- Outfielder
- Born: 23 December 1977 (age 48) San Francisco, California, U.S.
- Bats: LeftThrows: Left

= Dustin Delucchi =

Italian baseball player

Dustin Joseph Delucchi (born 23 December 1977) is an American former professional baseball player who has played for Major League Baseball organizations Seattle Mariners, San Diego Padres, and for the Italy national baseball team.

==Early life==
Dustin Joseph Delucchi was born on December 23, 1977, in San Francisco, California. Delucchi attended Junípero Serra High School in San Mateo, California, where he excelled in football, basketball, and baseball. He also played football and baseball alongside Tom Brady. He graduated in 1996 and was inducted into the school's Athletics Hall of Fame in 2012.

==College career==
After high school, he first played college baseball at Arizona State from 1997 until 1999. In 1997, he played collegiate summer baseball with the Brewster Whitecaps of the Cape Cod Baseball League. Delucchi was on the team which was a runner-up in the 1998 NCAA Division I baseball tournament. He then played college baseball for the University of San Francisco where he set a school record in 2000 with 22 doubles.

==Professional career==
===Minor leagues===
He was undrafted out of college and began his professional career with three seasons in independent baseball, playing for the Evansville Otters, Dubois County Dragons, Winnipeg Goldeyes and Lincoln Saltdogs. In September 2002, the Saltdogs sold his contract to the Seattle Mariners.

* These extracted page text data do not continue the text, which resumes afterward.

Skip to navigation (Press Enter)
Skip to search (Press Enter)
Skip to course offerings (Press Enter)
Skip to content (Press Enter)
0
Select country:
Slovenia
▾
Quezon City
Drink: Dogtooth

Delucchi played in the Pacific Coast League in Triple-A with the Tacoma Rainiers before being released by the Mariners in May 2005. Delucchi caught on with the San Diego Padres later that year and played the remainder of the season in their farm system.

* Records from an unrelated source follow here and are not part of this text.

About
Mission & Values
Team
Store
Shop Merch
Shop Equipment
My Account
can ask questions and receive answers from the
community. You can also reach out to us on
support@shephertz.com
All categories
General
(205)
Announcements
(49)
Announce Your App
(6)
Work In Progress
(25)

Delucchi played for the Italian team at the 2006 World Baseball Classic. He started in all three of the team's games against Australia, the Dominican Republic and Venezuela.

He began the 2006 season with the Sioux Falls Canaries of the independent American Association. In July of that season, the Canaries resold his contract to the San Diego Padres. He played the remainder of that season in the Padres system. It would be his last season of professional baseball.